Dick Costolo, who was just appointed Twitter CEO, stepped off the stage here at Vator Splash, where he shared a few entrepreneurial lessons with 400 attendees. After a long week of big news announcements for Twitter, Costolo ran down a solid list of random (but highly useful) tips for budding tech stars in the audience.

1. Have a voice

Costolo’s first lesson, which he seemed the most eager to impart, is to create a personality for your company. For example, even though deal-of-the-day sites are the easiest kind to copy and paste, Woot stood out from the rest by having the most funny and raunchiest descriptions of its daily deals. (Costolo recommends reading the Woot CEO’s post after Amazon acquired his company.)

Looking at Twitter, you see personality shine through every page, right down to the 404 “fail whale,” one of the more entertaining error heralds on the Web. Everyone might have been a little more upset by all those site outages if the 404 page displayed only a cold, faceless message instead of a hilarious giant whale heaved by tiny birds. As a more timely example, Costolo referred to a recent Twitter-created video that “pulls you in because it’s very Twitter-y even though it’s just a video for [the site’s new] interface.”

2. Clean term sheet

Not spending much time on this one but making his opinion clear, Costolo urged entrepreneurs to optimize for a clean term sheet. The standard is to look right at what jumps out–valuation numbers–and skip everything else. But there’s much more to be seen in these business agreements (like participation preferences) and having a clean term sheet is essential to highlighting these other factors.

3. No exit

Everyone always asked Costolo, when he worked at FeedBurner, “What’s your exit strategy?” His response: “I don’t have an exit strategy.”

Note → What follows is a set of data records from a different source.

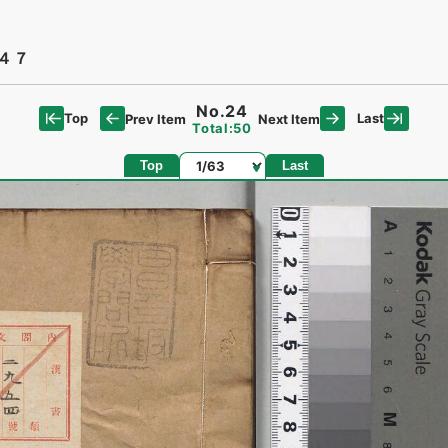
４７
No.24
Top
Last
Prev Item
Next Item
Total:50
Page
Top
Last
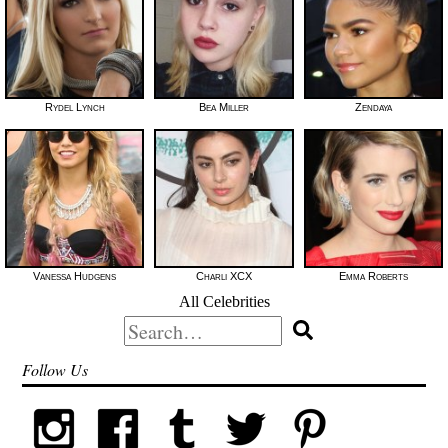
Rydel Lynch
Bea Miller
Zendaya
Vanessa Hudgens
Charli XCX
Emma Roberts
All Celebrities
Search
for:
Follow Us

Now he gets the Twitter equivalent: “When’s the IPO?” His response has changed very little: “We never talk about an IPO.”

He thinks it “moronic” for a business to think in terms of exits (if we do this or that, then maybe Google or Yahoo will want to buy us). Instead, echoing a statement made by Vator’s own Bambi Francisco at the beginning of the night, Costolo believes only passion can drive an entrepreneur to success. Your business grows or it doesn’t, but you can’t constantly worry about exits.

4. Think long-term

Not thinking about exits, however, doesn’t mean forgetting about the long-term. Relating an example from one of his earliest ventures, Costolo described how his company veered from their six-month business plan because one customer asked for one specific feature and backed up the request with the promise of good money. Though the business managed to make quick profits by pleasing this one customer, they shut out a large group of other potential customers by delaying their original plan three months. The company had traded in their vision for sub-optimal results by thinking in the short-term.

5. Launch late to launch often

Twisting the adage to “launch early and launch often,” Costolo advised that companies be patient with their product, even if that means launching late. Once a solid product is released, then the business can focus on launching updates often.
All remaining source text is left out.